** PROVIDED DATA follows **

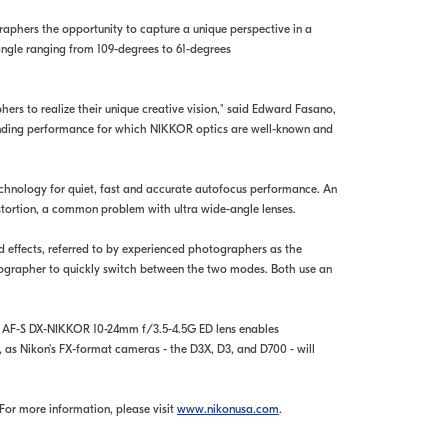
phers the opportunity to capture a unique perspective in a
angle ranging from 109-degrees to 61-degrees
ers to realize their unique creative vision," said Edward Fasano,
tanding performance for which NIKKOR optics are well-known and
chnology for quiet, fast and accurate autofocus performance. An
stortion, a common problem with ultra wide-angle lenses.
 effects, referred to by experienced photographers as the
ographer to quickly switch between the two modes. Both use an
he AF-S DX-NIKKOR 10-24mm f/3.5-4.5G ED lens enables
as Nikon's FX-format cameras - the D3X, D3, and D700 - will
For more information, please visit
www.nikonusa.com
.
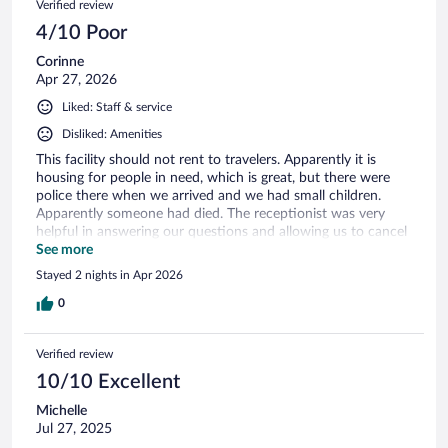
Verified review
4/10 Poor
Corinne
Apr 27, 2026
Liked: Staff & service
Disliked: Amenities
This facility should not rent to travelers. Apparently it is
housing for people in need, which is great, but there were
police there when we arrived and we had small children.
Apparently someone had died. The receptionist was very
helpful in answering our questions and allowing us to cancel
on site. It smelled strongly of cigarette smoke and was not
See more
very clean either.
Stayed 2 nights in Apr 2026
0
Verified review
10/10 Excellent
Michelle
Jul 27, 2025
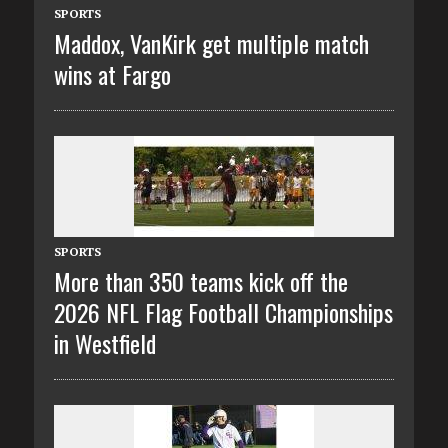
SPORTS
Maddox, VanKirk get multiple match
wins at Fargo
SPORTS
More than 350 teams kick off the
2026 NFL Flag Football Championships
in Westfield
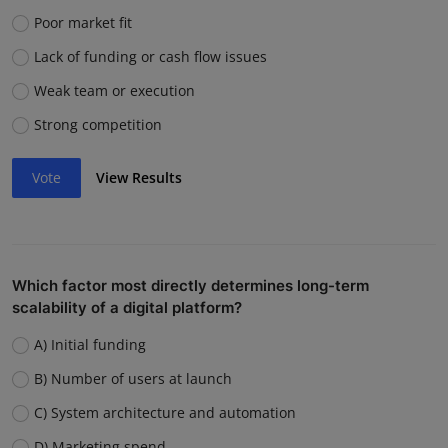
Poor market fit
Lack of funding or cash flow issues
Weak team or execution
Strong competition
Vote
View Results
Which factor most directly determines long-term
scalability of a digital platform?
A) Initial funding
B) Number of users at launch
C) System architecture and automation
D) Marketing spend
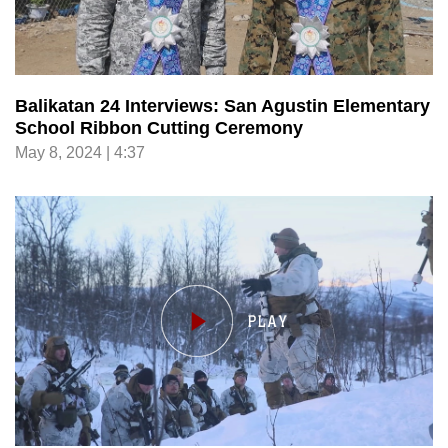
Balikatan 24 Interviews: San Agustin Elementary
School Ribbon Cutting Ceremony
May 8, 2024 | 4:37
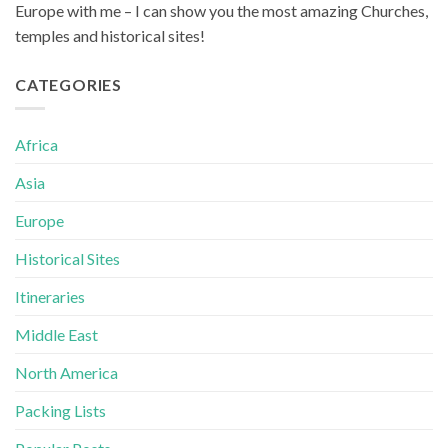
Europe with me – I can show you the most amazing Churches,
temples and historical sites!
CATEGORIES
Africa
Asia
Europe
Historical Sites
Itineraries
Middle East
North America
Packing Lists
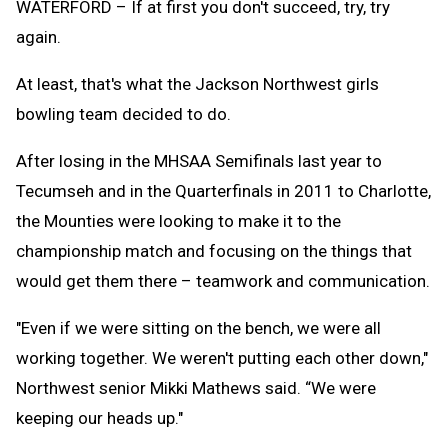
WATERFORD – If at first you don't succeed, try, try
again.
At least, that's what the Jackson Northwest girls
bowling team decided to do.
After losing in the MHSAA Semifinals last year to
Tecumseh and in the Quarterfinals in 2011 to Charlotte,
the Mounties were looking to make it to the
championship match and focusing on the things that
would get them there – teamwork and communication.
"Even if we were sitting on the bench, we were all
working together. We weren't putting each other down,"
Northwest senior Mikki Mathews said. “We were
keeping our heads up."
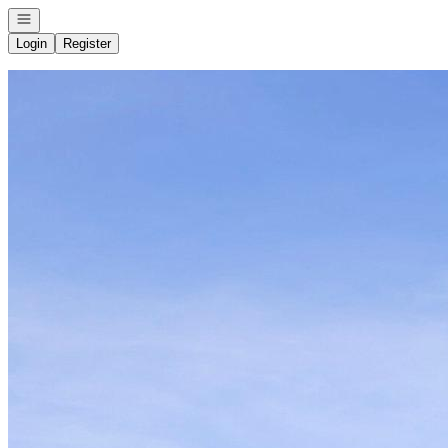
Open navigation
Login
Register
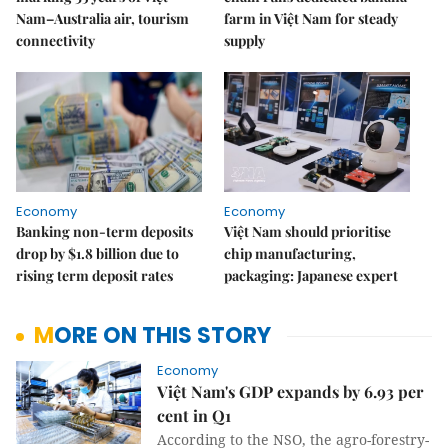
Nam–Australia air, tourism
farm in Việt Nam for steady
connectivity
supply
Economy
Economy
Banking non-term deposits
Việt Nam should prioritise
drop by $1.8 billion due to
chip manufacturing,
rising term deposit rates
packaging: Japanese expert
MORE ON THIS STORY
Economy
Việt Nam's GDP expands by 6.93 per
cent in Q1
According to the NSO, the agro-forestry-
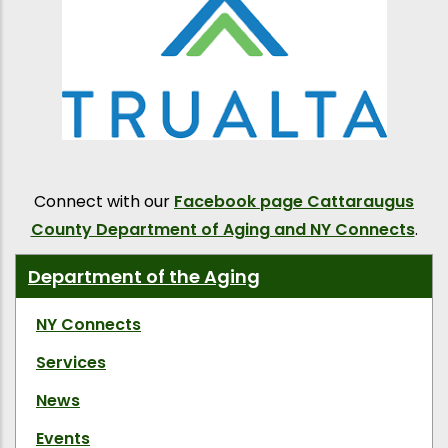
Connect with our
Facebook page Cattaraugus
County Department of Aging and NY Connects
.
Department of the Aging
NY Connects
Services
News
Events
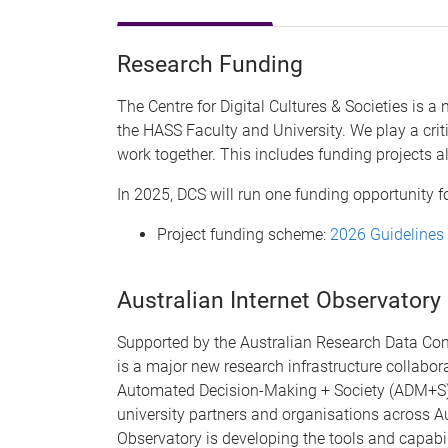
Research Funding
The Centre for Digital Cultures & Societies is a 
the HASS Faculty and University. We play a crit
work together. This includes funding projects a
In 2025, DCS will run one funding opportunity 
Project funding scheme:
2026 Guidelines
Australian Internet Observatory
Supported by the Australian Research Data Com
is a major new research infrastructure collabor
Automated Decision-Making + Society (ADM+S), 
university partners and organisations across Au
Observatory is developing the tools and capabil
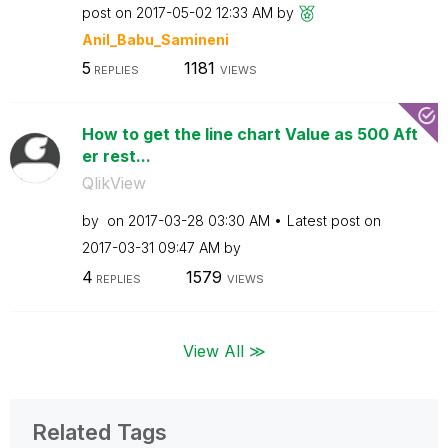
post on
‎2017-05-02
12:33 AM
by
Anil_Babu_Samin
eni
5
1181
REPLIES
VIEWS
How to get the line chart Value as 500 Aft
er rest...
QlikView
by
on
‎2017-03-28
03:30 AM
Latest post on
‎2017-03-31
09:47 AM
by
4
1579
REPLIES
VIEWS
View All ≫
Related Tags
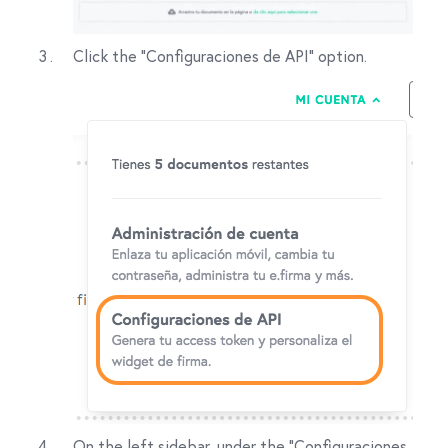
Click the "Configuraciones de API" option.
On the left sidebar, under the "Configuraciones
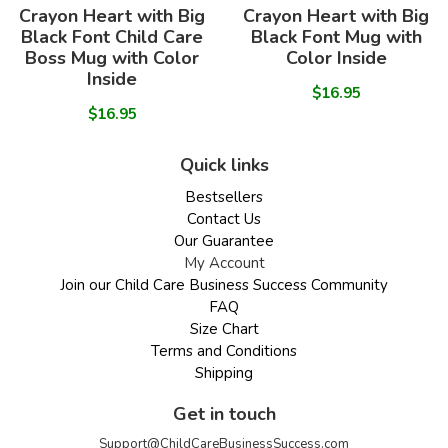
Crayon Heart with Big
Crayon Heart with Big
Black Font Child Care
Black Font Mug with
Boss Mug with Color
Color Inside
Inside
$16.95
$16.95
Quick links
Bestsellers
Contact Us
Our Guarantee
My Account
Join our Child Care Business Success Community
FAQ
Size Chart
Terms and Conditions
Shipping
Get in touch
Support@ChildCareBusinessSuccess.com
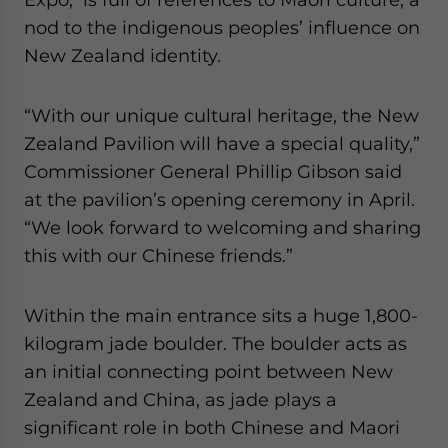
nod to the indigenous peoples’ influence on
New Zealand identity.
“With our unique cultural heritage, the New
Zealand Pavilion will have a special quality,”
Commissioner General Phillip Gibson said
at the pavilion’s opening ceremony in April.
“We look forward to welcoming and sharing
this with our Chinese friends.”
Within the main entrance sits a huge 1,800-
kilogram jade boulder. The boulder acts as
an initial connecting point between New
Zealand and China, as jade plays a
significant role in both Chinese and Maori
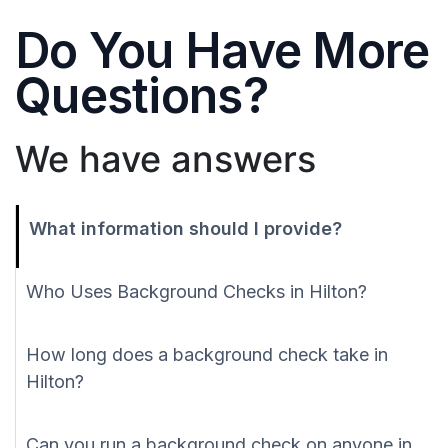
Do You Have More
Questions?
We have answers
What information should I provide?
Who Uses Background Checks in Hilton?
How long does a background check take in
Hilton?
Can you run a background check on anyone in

** End of PROVIDED DATA **

** INSTRUCTIONS FOR THE TASK **
From the entries above, copy exactly the lines starting at the one with "B) Number of users at launch" and stopping at the one with "connectivity", keeping both ends. Drop the pictures.

** WRITTEN ANSWER **
B) Number of users at launch
C) System architecture and automation
D) Marketing spend
Balikatan 24 Interviews: San Agustin Elementary
School Ribbon Cutting Ceremony
May 8, 2024 | 4:37
Europe with me – I can show you the most amazing Churches,
temples and historical sites!
CATEGORIES
Africa
Asia
Europe
Historical Sites
Itineraries
Middle East
North America
Packing Lists
WATERFORD – If at first you don't succeed, try, try
again.
At least, that's what the Jackson Northwest girls
bowling team decided to do.
After losing in the MHSAA Semifinals last year to
Tecumseh and in the Quarterfinals in 2011 to Charlotte,
the Mounties were looking to make it to the
championship match and focusing on the things that
would get them there – teamwork and communication.
"Even if we were sitting on the bench, we were all
working together. We weren't putting each other down,"
Northwest senior Mikki Mathews said. “We were
keeping our heads up."
Open navigation
Login
Register
Nam–Australia air, tourism
farm in Việt Nam for steady
connectivity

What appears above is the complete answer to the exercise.